The five justices on the Wyoming Supreme Court ruled unanimously yesterday that a lesbian couple married in Canada could divorce in Wyoming. The opinion in Christiansen v. Christiansen reverses a lower court ruling that the couple could not divorce because Wyoming law prohibits same-sex marriages.
Paula and Victoria Lee Christiansen were married in Canada in 2008. Paula filed for divorce in February 2010. Wyoming has a statute defining marriage as between a man and a woman. The court defined the issue as "whether the fact that this is a same-sex couple strips the district court of the subject-matter jurisdiction it would otherwise enjoy to entertain a divorce proceeding." The court pointed out that Wyoming also has a statute saying marriages validly entered into in another country are valid in Wyoming. That rule, the court said, is not absolute because the state can find a marriage invalid if it is "contrary to the law of nature" or if it is a marriage "which the legislature of the state has declared shall not be allowed any validity." (Those quotes from an earlier court opinion.)

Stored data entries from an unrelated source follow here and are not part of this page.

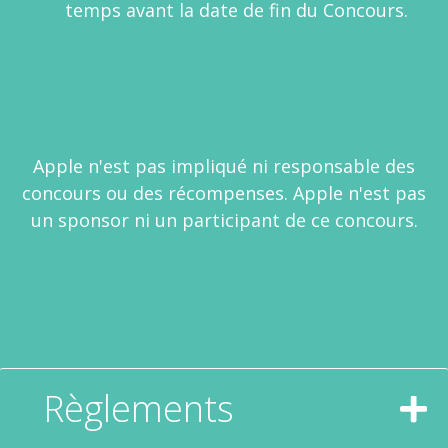
temps avant la date de fin du Concours.
Apple n'est pas impliqué ni responsable des
concours ou des récompenses. Apple n'est pas
un sponsor ni un participant de ce concours.
Règlements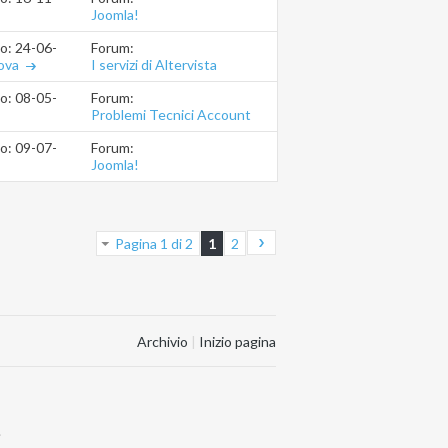
Joomla!
Forum:
io: 24-06-2012
19.19.14
I servizi di Altervista
ova
Forum:
io: 08-05-2012
17.50.13
Problemi Tecnici Account
Forum:
io: 09-07-2011
21.32.42
Joomla!
Pagina 1 di 2
1
2
Archivio
|
Inizio pagina
.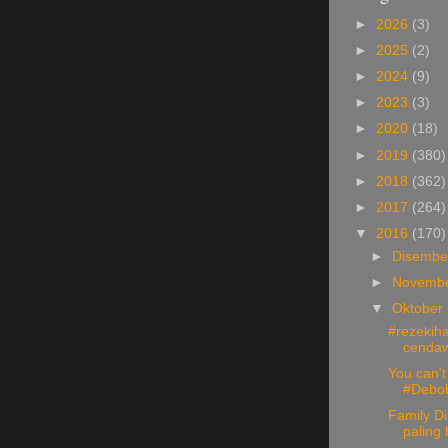
►
2026
(3)
►
2025
(2)
►
2024
(9)
►
2023
(3)
►
2020
(18)
►
2019
(380)
►
2018
(362)
►
2017
(264)
▼
2016
(170)
►
Disemb
►
Novemb
▼
Oktober
#rezekiha
cendaw
You can't
#Debob.
Family D
paling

The court reconciled this "public policy" exception to recognizing foreign marriages by saying the following: "Recognizing a valid foreign same-sex marriage for the limited purpose of entertaining a divorce proceeding does not lessen the law or policy in Wyoming against allowing the creation of same-sex marriages. A divorce proceeding does not involve recognition of a marriage as an ongoing relationship." The court specifically noted that the couple was not trying to live as a married couple in Wyoming or "enforce any right incident to the status of being married."
This is a very interesting ruling. The appellant's brief says that the couple acquired real and personal property and debts during the marriage and asked the trial court to resolve those issues. Property division (and spousal support) are "incident to the status of being married." Also, the reasoning of the court could apply equally to any consequence of one spouse dying. So intestate succession, workers comp survivors benefits, and other benefits conferred on widows would also not involve "recognition of a marriage as an ongoing relationship."
Some Wyoming legislators tried to file a friend of the court brief in the appeal, with representation by the Alliance Defense Fund. The court denied, twice, motions to permit ADF lawyers to appear and to file the amicus brief. The pleadings, motions, and orders are available on the court's website and make for an interesting read. The court did not say why it denied leave to file the amicus brief, but the objection filed by the appellant's lawyers noted that the legislators and ADF were pursuing a "political agenda" that did not belong in the court. Given the interest that some legislators have taken in this issue, it is bound to come up again. Wyoming does not now have a constitutional amendment banning same-sex marriage or recognition of same-sex marriages from elsewhere.